Joy avait l'air à moitié dans les vapes, comme si elle luttait contre le sommeil ou contre des angoisses plus importantes encore. Ce changement abrupt dans son comportement me perturba étrangement, comme si cela cachait quelque chose d'important. Toutefois, elle tentait de demeurer hermétique à toute intrusion dans ses pensées. Je savais que tant qu'elle n'aurait pas décidé d'elle-même à parler, elle ne dirait pas le moindre mot, même sous une puissante torture psychologique.
Je l'observais encore, tandis qu'elle réfléchissait à mes paroles. Puis tout à coup, son esprit sembla les appréhender, et sa bouche s'ouvrit enfin.
— Ah oui, c'est vrai, acquiesça-t-elle distraitement, après sa minute de réflexion. Bah, après tout je les surveille, ils ne font aucun mal à personne !
— M'empêche, c'est interdit... ma mère va me tuer, si je fais un truc pareil.
— Si elle l'apprend, oui.
— Elle sait tout !
— Mais non voyons, trouillard ! la défendit Mahaut.
Elle me fit les gros yeux, et sa moue distordue de manière comique me fit fondre. Elle défendait son amie, mais j'étais davantage motivé par ses yeux à elle, qui semblaient croire en ma capacité à gérer la situation. Mais surtout, à être capable de cacher des choses à ma génitrice. Si elle savait à quel point elle m'en demandait beaucoup !

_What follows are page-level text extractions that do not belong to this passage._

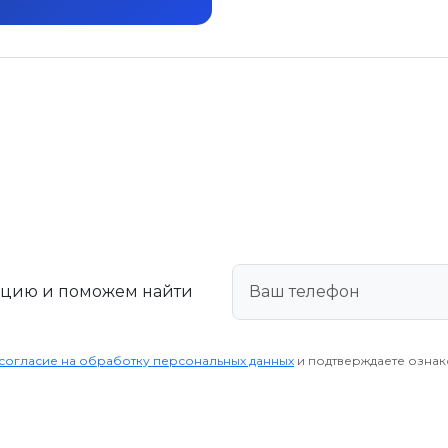
ацию и поможем найти
согласие на обработку персональных данных
и подтверждаете озна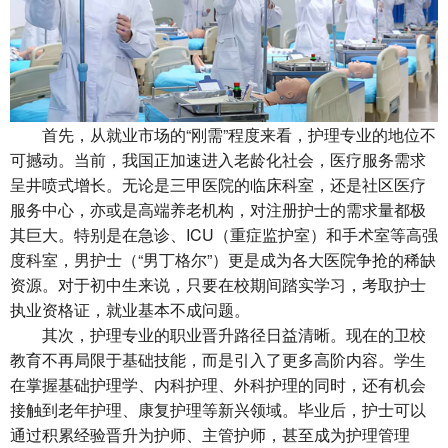
首先，从就业市场的“刚需”程度来看，护理专业的地位不
可撼动。当前，我国正加速进入老龄化社会，医疗服务需求
呈井喷式增长。无论是三甲医院的临床科室，还是社区医疗
服务中心，亦或是高端养老机构，对注册护士的需求量都极
其巨大。特别是在急诊、ICU（重症监护室）和手术室等高强
度科室，男护士（“男丁格尔”）更是成为各大医院争抢的稀缺
资源。对于初中生来说，只要在校期间踏实学习，考取护士
执业资格证，就业基本不成问题。
其次，护理专业的职业晋升路径日益清晰。现在的卫校
教育不再局限于基础技能，而是引入了更多高阶内容。学生
在掌握基础护理学、内科护理、外科护理的同时，还有机会
接触到老年护理、康复护理等新兴领域。毕业后，护士可以
通过积累经验晋升为护师、主管护师，甚至成为护理管理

— Finalement, laisse tomber, souffla soudainement Joy. Si tu ne t'en sens pas capable, je vais m'en occuper. Ce sont mes gosses, après tout.
— Une vraie mère poule, celle-là.
— Faut bien que quelqu'un les aiment et s'en occupe. N'oubliez pas que c'est ma "punition suprême pour avoir osée vouloir sortir dehors au beau milieu de la nuit'', fit-elle en imitant grossièrement ma mère. La directrice est vraiment une plaie...

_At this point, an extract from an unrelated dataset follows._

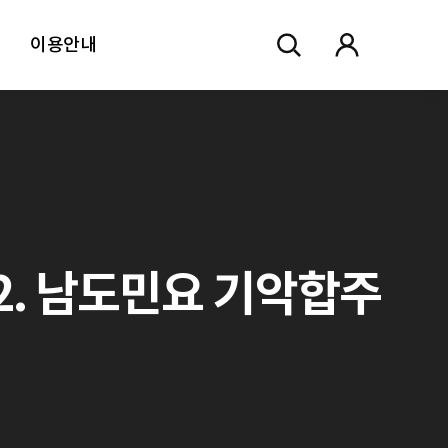
이용안내
 02. 남도민요 기악합주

— Eh, je te signale que c'est ma mère. D'accord, elle est complètement cinglée, mais elle reste ma mère. Et puis, les règles sont là pour notre protection, c'est normal qu'elle ait voulu te punir.
— T'as bien raison, vante-toi d'être la seule personne ici à avoir une mère. Faudra qu'elle fasse mieux en termes de punition, sérieux. Elle me donne à faire ce que j'adore faire. Ouh, quel supplice !
— Des fois, c'est vous que j'envie. Elle est tellement froide et détestable, parfois.
— Peut-être... mais c'est ta mère ! chantonnèrent-elles en insistant sur le pronom possessif.
Finalement, j'insistais pour m'occuper des enfants, en disant que ce ne devait pas être sorcier. Joy n'hésita pas plus que quelques secondes pour accepter de me laisser y aller, tant elle semblait accablée par la fatigue.